Tag Archives: Why Johnny Can’t Preach

Think of the Bridge!

As part of an exhortation to preach Christ in a non-introspective way, T. David Gordon offers the following wonderful quote in his Why Johnny Can’t Preach (pp. 76-77). The Southern Presbyterian theologian Robert Lewis Dabney knew that his death was drawing near and wrote to his old friend Vaughan, expressing his doubts about the strength of his faith in the face of death. Vaughan responded to Dabney with the illustration of a traveler who was to cross a bridge over a chasm:

“What does he do to breed confidence in the bridge? He looks at the bridge; he gets down and examines it. He don’t [sic] stand at the bridge-head and turn his thoughts curiously in on his own mind to see if he has confidence in the bridge. If his examination of the bridge gives him a certain amount of confidence, and yet he wants more, how does he make his faith grow? Why, in the same way; he still continues to examine the bridge. Now, my dear old man, let your faith take care of itself for awhile, and you just think of what you are allowed to trust in. Think of the Master’s power, think of his love; think how he is interested in the soul that searches for him, and will not be comforted until he finds him. Think of what he has done, his work. That blood of his is mightier than all the sins of all the sinners that ever lived. Don’t you think it will master yours?…
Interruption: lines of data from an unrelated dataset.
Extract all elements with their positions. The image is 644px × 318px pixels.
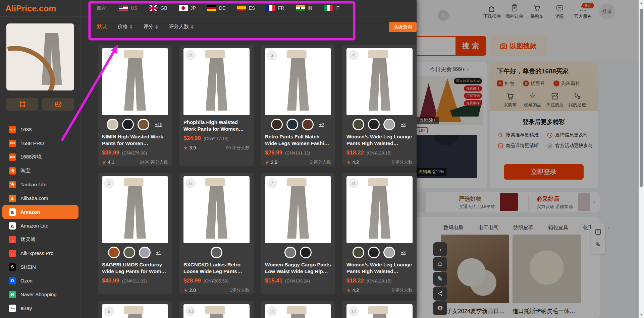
color-swatch[interactable] xyxy=(384,120,394,129)
sidebar-marketplace-item[interactable]: S SHEIN xyxy=(0,260,81,274)
more-colors-link[interactable]: +10 xyxy=(155,122,162,127)
color-swatch[interactable] xyxy=(272,120,282,129)
more-colors-link[interactable]: +2 xyxy=(319,122,324,127)
country-option[interactable]: GB xyxy=(149,5,167,11)
sidebar-marketplace-item[interactable]: ebay eBay xyxy=(0,301,81,315)
product-price: $28.99 xyxy=(183,277,201,284)
color-swatch[interactable] xyxy=(108,120,117,129)
product-card[interactable]: 6 BXCNCKD Ladies Retro Loose Wide Leg Pa… xyxy=(179,173,254,294)
sort-option[interactable]: 评分人数 xyxy=(169,23,194,30)
color-swatch[interactable] xyxy=(369,248,379,257)
product-title[interactable]: Retro Pants Full Match Wide Legs Women F… xyxy=(265,133,331,147)
country-option[interactable]: DE xyxy=(207,5,225,11)
sidebar-marketplace-item[interactable]: a Alibaba.com xyxy=(0,191,81,205)
country-option[interactable]: IT xyxy=(324,5,339,11)
color-swatch[interactable] xyxy=(123,120,133,129)
color-swatch[interactable] xyxy=(124,248,134,257)
support-smiley-icon[interactable]: ☺ xyxy=(433,257,447,271)
product-card[interactable]: 1 +10 NIMIN High Waisted Work Pants for … xyxy=(98,45,172,166)
color-swatch[interactable] xyxy=(139,120,148,129)
color-swatch[interactable] xyxy=(212,248,221,257)
product-card-partial[interactable]: 10 xyxy=(179,301,254,318)
product-title[interactable]: BXCNCKD Ladies Retro Loose Wide Leg Pant… xyxy=(183,261,250,275)
sidebar-marketplace-item[interactable]: ◡ 速卖通 xyxy=(0,233,81,246)
country-option[interactable]: JP xyxy=(179,5,196,11)
image-upload-icon xyxy=(55,101,62,108)
product-image[interactable]: 3 xyxy=(265,48,331,115)
color-swatch[interactable] xyxy=(384,248,394,257)
product-price-cny: (CN¥191.32) xyxy=(285,150,310,155)
product-title[interactable]: SAGERLUMOS Corduroy Wide Leg Pants for W… xyxy=(102,261,168,275)
product-title[interactable]: Women’s Wide Leg Lounge Pants High Waist… xyxy=(346,133,413,147)
sidebar-marketplace-item[interactable]: 淘 淘宝 xyxy=(0,164,81,178)
color-swatch[interactable] xyxy=(109,248,119,257)
product-card-partial[interactable]: 9 xyxy=(98,301,172,318)
product-title[interactable]: Women’s Wide Leg Lounge Pants High Waist… xyxy=(346,261,413,275)
product-card[interactable]: 5 +1 SAGERLUMOS Corduroy Wide Leg Pants … xyxy=(98,173,172,294)
product-card[interactable]: 8 +3 Women’s Wide Leg Lounge Pants High … xyxy=(342,173,417,294)
color-swatch[interactable] xyxy=(287,120,297,129)
page-scrollbar[interactable] xyxy=(639,0,644,318)
product-image[interactable]: 11 xyxy=(265,304,331,318)
more-colors-link[interactable]: +3 xyxy=(401,250,406,255)
result-number-badge: 8 xyxy=(348,178,359,188)
advanced-search-button[interactable]: 高级查询 xyxy=(389,22,417,32)
product-image[interactable]: 6 xyxy=(183,176,250,243)
color-swatch[interactable] xyxy=(354,248,363,257)
product-title[interactable]: NIMIN High Waisted Work Pants for Women … xyxy=(102,133,168,147)
crop-region-button[interactable] xyxy=(6,98,38,111)
sort-option[interactable]: 默认 xyxy=(97,23,107,30)
product-card-partial[interactable]: 11 xyxy=(261,301,335,318)
sidebar-marketplace-item[interactable]: 1688 1688 xyxy=(0,123,81,136)
sidebar-marketplace-item[interactable]: N Naver Shopping xyxy=(0,288,81,301)
product-image[interactable]: 9 xyxy=(102,304,168,318)
sidebar-marketplace-item[interactable]: 淘 Taobao Lite xyxy=(0,178,81,191)
scrollbar-thumb[interactable] xyxy=(640,9,643,187)
scrollbar-up-arrow[interactable] xyxy=(640,2,643,4)
color-swatch[interactable] xyxy=(285,248,295,257)
product-card[interactable]: 3 +2 Retro Pants Full Match Wide Legs Wo… xyxy=(261,45,335,166)
sort-option[interactable]: 价格 xyxy=(118,23,132,30)
color-swatch[interactable] xyxy=(303,120,313,129)
product-image[interactable]: 2 xyxy=(183,48,250,115)
product-card[interactable]: 4 +3 Women’s Wide Leg Lounge Pants High … xyxy=(342,45,417,166)
sidebar-marketplace-item[interactable]: 1688 1688 PRO xyxy=(0,136,81,150)
sort-option[interactable]: 评分 xyxy=(143,23,158,30)
more-colors-link[interactable]: +3 xyxy=(401,122,406,127)
share-icon[interactable] xyxy=(433,287,447,301)
settings-gear-icon[interactable]: ⚙ xyxy=(433,301,447,315)
marketplace-icon: ◡ xyxy=(9,250,16,257)
feedback-pencil-icon[interactable]: ✎ xyxy=(433,272,447,286)
product-image[interactable]: 10 xyxy=(183,304,250,318)
country-option[interactable]: ES xyxy=(237,5,255,11)
sidebar-marketplace-item[interactable]: a Amazon Lite xyxy=(0,219,81,233)
sidebar-marketplace-item[interactable]: ◡ AliExpress Pro xyxy=(0,246,81,260)
scrollbar-down-arrow[interactable] xyxy=(640,314,643,316)
sidebar-marketplace-item[interactable]: O Ozon xyxy=(0,274,81,288)
product-image[interactable]: 1 xyxy=(102,48,168,115)
sidebar-marketplace-item[interactable]: 1688 1688跨境 xyxy=(0,150,81,164)
product-card[interactable]: 7 Women Baggy Cargo Pants Low Waist Wide… xyxy=(261,173,335,294)
product-image[interactable]: 4 xyxy=(346,48,413,115)
country-option[interactable]: IN xyxy=(296,5,312,11)
product-image[interactable]: 5 xyxy=(102,176,168,243)
product-price: $15.41 xyxy=(265,277,282,284)
collapse-chevron-icon[interactable]: › xyxy=(433,242,447,256)
product-image[interactable]: 8 xyxy=(346,176,413,243)
product-image[interactable]: 12 xyxy=(346,304,413,318)
product-title[interactable]: Phophila High Waisted Work Pants for Wom… xyxy=(183,119,250,133)
color-swatch[interactable] xyxy=(354,120,363,129)
upload-image-button[interactable] xyxy=(42,98,74,111)
color-swatch[interactable] xyxy=(140,248,150,257)
product-image[interactable]: 7 xyxy=(265,176,331,243)
color-swatch[interactable] xyxy=(369,120,379,129)
flag-icon xyxy=(266,5,275,11)
country-option[interactable]: US xyxy=(119,5,137,11)
color-swatch[interactable] xyxy=(301,248,311,257)
product-card[interactable]: 2 Phophila High Waisted Work Pants for W… xyxy=(179,45,254,166)
country-option[interactable]: FR xyxy=(266,5,284,11)
product-card-partial[interactable]: 12 xyxy=(342,301,417,318)
sidebar-marketplace-item[interactable]: a Amazon xyxy=(2,205,78,219)
product-title[interactable]: Women Baggy Cargo Pants Low Waist Wide L… xyxy=(265,261,331,275)
more-colors-link[interactable]: +1 xyxy=(156,250,161,255)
“Now, dear old friend, I have done to you just what I would want you to do to me if I were lying in your place. The great theologian, after all, is just like any other one of God’s children, and the simple gospel talked to him is just as essential to his comfort as it is to a milk-maid or to a plow-boy. May God give you grace, not to lay too much stress on your faith, but to grasp the great ground of confidence, Christ, and all his work and all his personal fitness to be a sinner’s refuge. Faith is only an eye to see him. I have been praying that God would quiet your pains as you advance, and enable you to see the gladness of the gospel at every step. Good-bye. God be with you as he will. Think of the bridge! Your brother, C. R. V.”

What They Were Not Before

‘Speaking of the difference between those who “receive” literature versus those who merely “use” it, C. S. Lewis said, “The first reading of some literary work is often, to the literary, so momentous that only experiences of love, religion, or bereavement can furnish a standard of comparison. Their whole consciousness is changed. They have become what they were not before. But there is no sign of anything like this among the other sort of readers. When they have finished the story or the novel, nothing much, or nothing at all, seems to have happened to them.”‘ Experiment in Criticism, p. 3, cited in T. David Gordon, Why Johnny Can’t Preach, p. 50.